Work instruction:
If a line in the listing below contains "Monitores", return that line.

The data:
━━━━━━━━━━━━━━━━━━━━━━━━━━━━━━

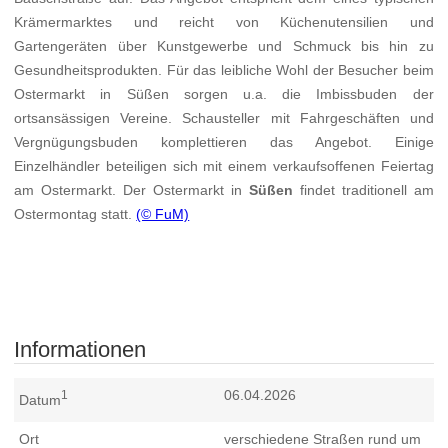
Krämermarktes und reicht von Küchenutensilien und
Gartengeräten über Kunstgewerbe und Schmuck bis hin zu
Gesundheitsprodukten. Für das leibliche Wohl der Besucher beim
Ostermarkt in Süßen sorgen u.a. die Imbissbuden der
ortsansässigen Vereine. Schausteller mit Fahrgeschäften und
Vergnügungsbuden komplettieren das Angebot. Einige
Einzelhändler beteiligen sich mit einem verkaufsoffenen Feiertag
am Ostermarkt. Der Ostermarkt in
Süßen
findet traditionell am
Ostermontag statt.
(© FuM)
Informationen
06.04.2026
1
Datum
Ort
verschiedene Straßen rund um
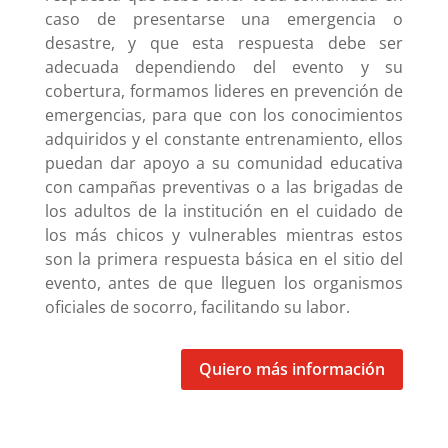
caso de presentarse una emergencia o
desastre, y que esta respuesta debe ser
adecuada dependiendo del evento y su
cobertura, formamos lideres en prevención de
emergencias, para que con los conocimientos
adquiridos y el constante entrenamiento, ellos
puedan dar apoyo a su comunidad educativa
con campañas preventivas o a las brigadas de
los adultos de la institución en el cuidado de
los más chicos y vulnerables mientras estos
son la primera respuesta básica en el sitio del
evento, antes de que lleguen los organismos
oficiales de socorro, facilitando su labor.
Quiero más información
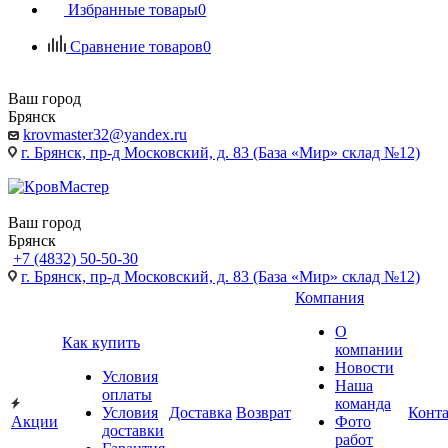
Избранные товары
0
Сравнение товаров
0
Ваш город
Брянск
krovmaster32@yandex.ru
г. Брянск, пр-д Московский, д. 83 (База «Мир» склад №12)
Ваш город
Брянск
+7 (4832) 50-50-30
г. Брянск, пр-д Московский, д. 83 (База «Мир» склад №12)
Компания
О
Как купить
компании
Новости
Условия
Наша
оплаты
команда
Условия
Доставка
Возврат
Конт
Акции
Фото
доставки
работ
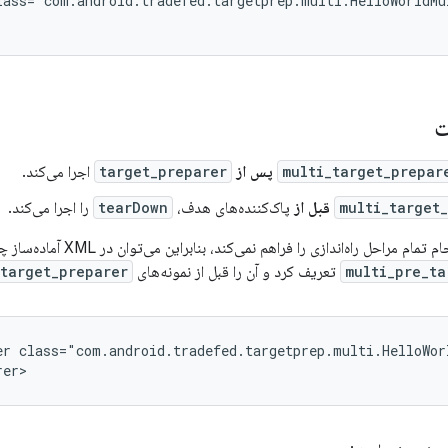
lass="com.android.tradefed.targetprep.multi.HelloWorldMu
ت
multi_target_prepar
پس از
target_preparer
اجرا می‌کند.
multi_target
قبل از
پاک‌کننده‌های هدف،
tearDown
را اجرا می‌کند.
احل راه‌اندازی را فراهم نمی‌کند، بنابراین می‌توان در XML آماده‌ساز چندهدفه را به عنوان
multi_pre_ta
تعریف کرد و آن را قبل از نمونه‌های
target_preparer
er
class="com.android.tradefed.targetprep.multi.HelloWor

━━━━━━━━━━━━━━━━━━━━━━━━━━━━━━

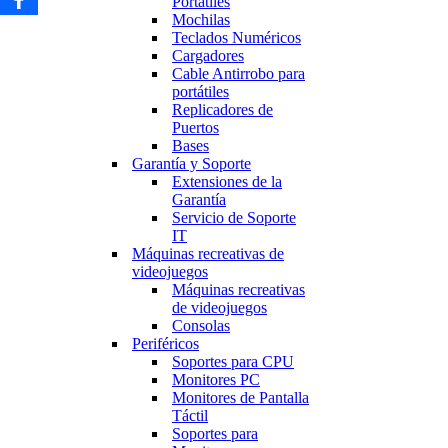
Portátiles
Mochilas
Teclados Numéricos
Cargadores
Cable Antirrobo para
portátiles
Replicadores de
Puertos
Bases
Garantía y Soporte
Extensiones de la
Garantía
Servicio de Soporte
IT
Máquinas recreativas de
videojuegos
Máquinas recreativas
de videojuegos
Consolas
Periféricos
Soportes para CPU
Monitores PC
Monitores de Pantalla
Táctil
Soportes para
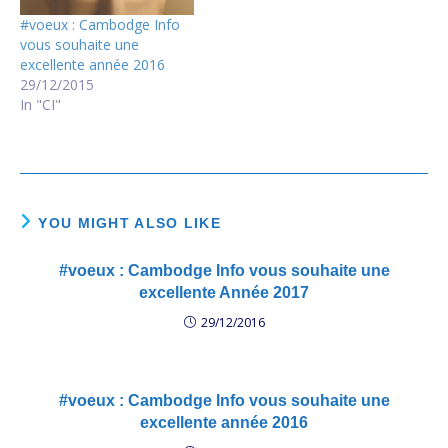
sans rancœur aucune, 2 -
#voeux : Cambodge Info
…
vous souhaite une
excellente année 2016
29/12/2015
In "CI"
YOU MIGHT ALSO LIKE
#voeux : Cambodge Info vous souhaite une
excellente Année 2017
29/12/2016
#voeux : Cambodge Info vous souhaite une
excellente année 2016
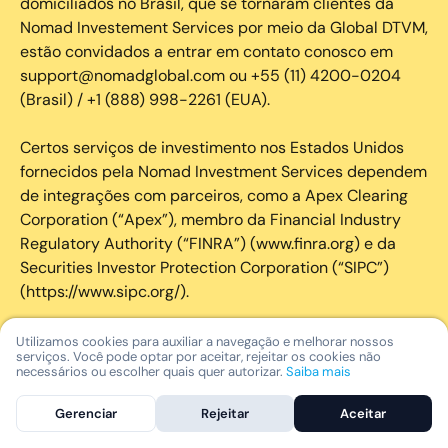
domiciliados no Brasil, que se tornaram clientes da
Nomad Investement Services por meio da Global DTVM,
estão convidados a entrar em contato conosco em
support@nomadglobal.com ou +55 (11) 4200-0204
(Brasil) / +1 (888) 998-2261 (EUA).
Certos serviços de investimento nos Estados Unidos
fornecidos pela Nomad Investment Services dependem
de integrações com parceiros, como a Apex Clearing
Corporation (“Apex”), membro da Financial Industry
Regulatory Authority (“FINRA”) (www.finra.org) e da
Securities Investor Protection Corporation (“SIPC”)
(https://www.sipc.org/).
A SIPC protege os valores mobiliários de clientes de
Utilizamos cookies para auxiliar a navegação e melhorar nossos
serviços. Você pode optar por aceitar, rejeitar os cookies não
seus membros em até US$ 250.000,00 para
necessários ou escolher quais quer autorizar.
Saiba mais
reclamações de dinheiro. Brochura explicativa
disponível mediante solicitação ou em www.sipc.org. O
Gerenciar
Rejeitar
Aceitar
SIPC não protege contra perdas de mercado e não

━━━━━━━━━━━━━━━━━━━━━━━━━━━━━━

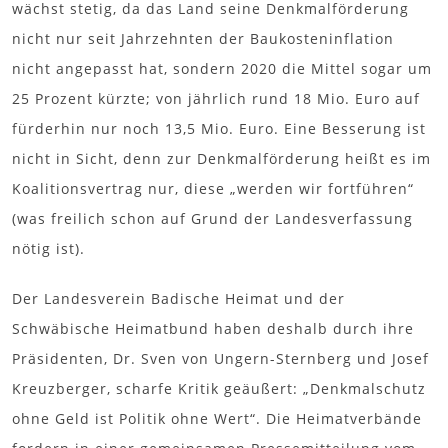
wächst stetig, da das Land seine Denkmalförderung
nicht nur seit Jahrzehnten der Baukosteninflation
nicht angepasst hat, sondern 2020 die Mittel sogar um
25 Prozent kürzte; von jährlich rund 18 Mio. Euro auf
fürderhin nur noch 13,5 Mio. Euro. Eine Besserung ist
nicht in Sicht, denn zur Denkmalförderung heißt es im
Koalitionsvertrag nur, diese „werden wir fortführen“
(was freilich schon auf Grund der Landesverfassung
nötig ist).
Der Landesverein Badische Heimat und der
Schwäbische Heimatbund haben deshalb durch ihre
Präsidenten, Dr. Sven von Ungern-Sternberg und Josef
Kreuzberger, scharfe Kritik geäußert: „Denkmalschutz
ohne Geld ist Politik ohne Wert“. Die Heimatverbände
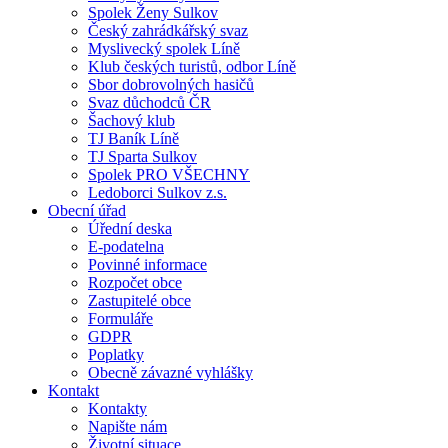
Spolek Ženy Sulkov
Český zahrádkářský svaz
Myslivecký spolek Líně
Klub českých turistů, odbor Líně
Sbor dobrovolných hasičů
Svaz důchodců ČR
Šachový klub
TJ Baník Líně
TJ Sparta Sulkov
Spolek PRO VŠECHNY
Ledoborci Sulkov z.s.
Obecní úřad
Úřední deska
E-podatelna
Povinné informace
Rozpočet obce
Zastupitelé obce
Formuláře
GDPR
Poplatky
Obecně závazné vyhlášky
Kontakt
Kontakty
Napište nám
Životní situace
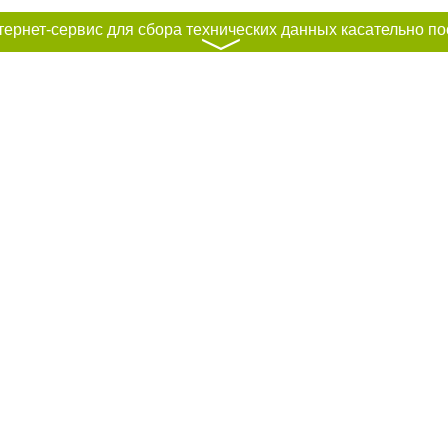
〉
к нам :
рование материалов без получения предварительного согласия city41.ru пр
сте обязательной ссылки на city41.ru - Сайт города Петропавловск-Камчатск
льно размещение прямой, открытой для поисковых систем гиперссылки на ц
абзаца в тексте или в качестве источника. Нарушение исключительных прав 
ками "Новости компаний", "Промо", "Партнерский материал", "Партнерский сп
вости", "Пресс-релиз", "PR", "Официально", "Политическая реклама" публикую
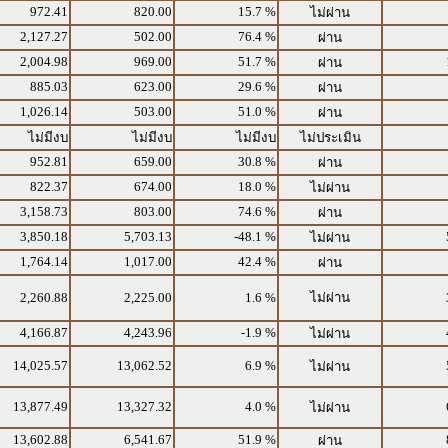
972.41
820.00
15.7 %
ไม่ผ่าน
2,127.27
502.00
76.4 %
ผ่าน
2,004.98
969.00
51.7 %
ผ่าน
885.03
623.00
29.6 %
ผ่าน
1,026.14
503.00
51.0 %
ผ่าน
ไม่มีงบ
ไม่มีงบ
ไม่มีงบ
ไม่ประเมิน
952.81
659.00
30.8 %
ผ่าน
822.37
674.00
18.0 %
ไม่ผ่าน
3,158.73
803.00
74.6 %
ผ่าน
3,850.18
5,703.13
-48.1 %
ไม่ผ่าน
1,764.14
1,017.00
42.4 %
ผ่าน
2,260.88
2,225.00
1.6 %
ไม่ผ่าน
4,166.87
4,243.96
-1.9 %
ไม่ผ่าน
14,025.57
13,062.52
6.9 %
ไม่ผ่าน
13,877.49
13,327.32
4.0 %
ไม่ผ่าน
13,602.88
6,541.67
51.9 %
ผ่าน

━━━━━━━━━━━━━━━━━━━━━━━━━━━━━━

Written solution:
Monitores PC
Monitores de Pantalla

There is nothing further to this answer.